Couple of days ago I’ve come across a recent paper in Nature with quite an eyebrow-raising title “A trans-synaptic nanocolumn aligns neurotransmitter release to receptors“. The title made me think as if the authors have observed hitherto unknown structures in the synaptic cleft. That would be quite a sensation! But then this sentence comes in the abstract:
Now it looked like they propose some kind of neuroscience equivalent of dark matter. You know, something that nobody knows what it is, but that certainly must be there, otherwise there’s no explanation to what we see.
So let’s move on to that ‘see‘ verb because that’s what the paper is all about. According to the authors, the article is the first application of super-high resolution microscopy for imaging of living neurons (cultured in a Petri dish and taken from murine hippocampus).

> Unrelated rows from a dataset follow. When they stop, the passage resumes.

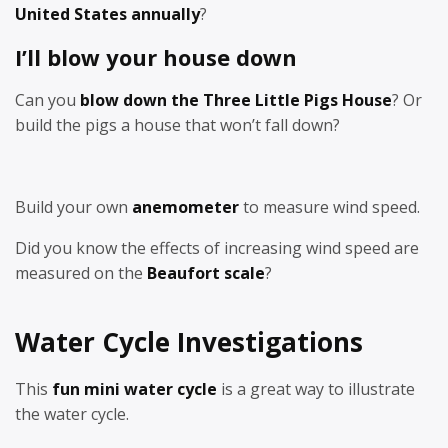
United States annually
?
I’ll blow your house down
Can you
blow down the Three Little Pigs House
? Or
build the pigs a house that won’t fall down?
Build your own
anemometer
to measure wind speed.
Did you know the effects of increasing wind speed are
measured on the
Beaufort scale
?
Water Cycle Investigations
This
fun mini water cycle
is a great way to illustrate
the water cycle.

The group of Thomas Blanpied at The University of Maryland did a pretty exciting job by setting up a bunch of state-of-the-art fluorescent microscopy experiments for visualizing neurons in action. They used PALM, STORM, and 3D variation of the latter.
Quite surprisingly, the paper is not overloaded with pretty pictures of neurons but rather with dull red and blue swarms of points that represent labeled proteins of interest. It is from these swarms the authors made their major conclusion of existence of synaptic nanocolumns that align neurotransmitter release sites to corresponding receptors and deeper postsynaptic machinery. So the major method of the paper is sophisticated data analysis rather than direct microscopic observation.
The analysis is sophisticated indeed. The problem is that the data are very complex and noisy. So noisy that ordinary human eye (e.g., mine) won’t recognize those ‘nanocolumns’ even with all authors’ effort with highlighting them in figures and supplemental video 1. They developed computational algorithms for data processing in order to put some numbers on those protein swarms. As a non-data-scientist, I really enjoyed untangling the logic behind each step of the analysis. Clearly, the authors registered co-localized continuous inhomogenieties in distribution of several synaptic proteins. Also they made enormous effort to prove that those inhomogenieties are not imaging artifacts and to reach statistical significance. The effort so enormous that a reader can be distracted from the actual ‘signal’ size, which is quite small in some cases.
For some conclusions the authors had to invent entirely new experimental (pHuse for imaging single vesicle fusions) and data analysis protocols, which is not uncommon when one does something that nobody has done before. But overall I was left in doubt if these ‘nanocolumn’ structures are a feasible idea or just a provocative concept in Professor Blanpied’s head, which is nicely illustrated in another supplemental video (also on YouTube).
On the next day after the paper appeared in Nature, someone with Baltimore IP address added the extensive (second) definition of ‘nanocolumn’ to Wiktionary that also explains where the whole ‘column’ buzz stems from. So it looks like the lab will push this idea forward very hard.
P.S. I also liked this passage from Methods section, which is basically a handy step-by-step manual for any statistical data analysis (although I feel that it’s more like a generic placeholder since most of the statistical tests are not mentioned anywhere else in the paper):
For comparison of two or more distributions, all samples were assessed for normality using Shapiro–Wilk or Kolmogorov–Smirnov tests. If samples met criteria for normality, we used a Student’s t-test to compare two groups, a paired t-test for comparison of the same group before and after a treatment, or ANOVA for more than two groups. If ANOVAs were significant, we used a post hoc Tukey test to compare between groups. For groups with combinations of discrete and continuous variables, we used MANCOVAs. We only performed two-tailed tests. Homogeneity of variances was tested using an F-test and found to be similar between compared groups. If samples did not meet criteria for parametric tests, we used Kolmogorov–Smirnov or Wilcoxon rank-sum tests for comparison of two groups and Kruskal–Wallis or Friedman ANOVA for comparison of more than two groups, with post hoc analysis using Dunn’s test.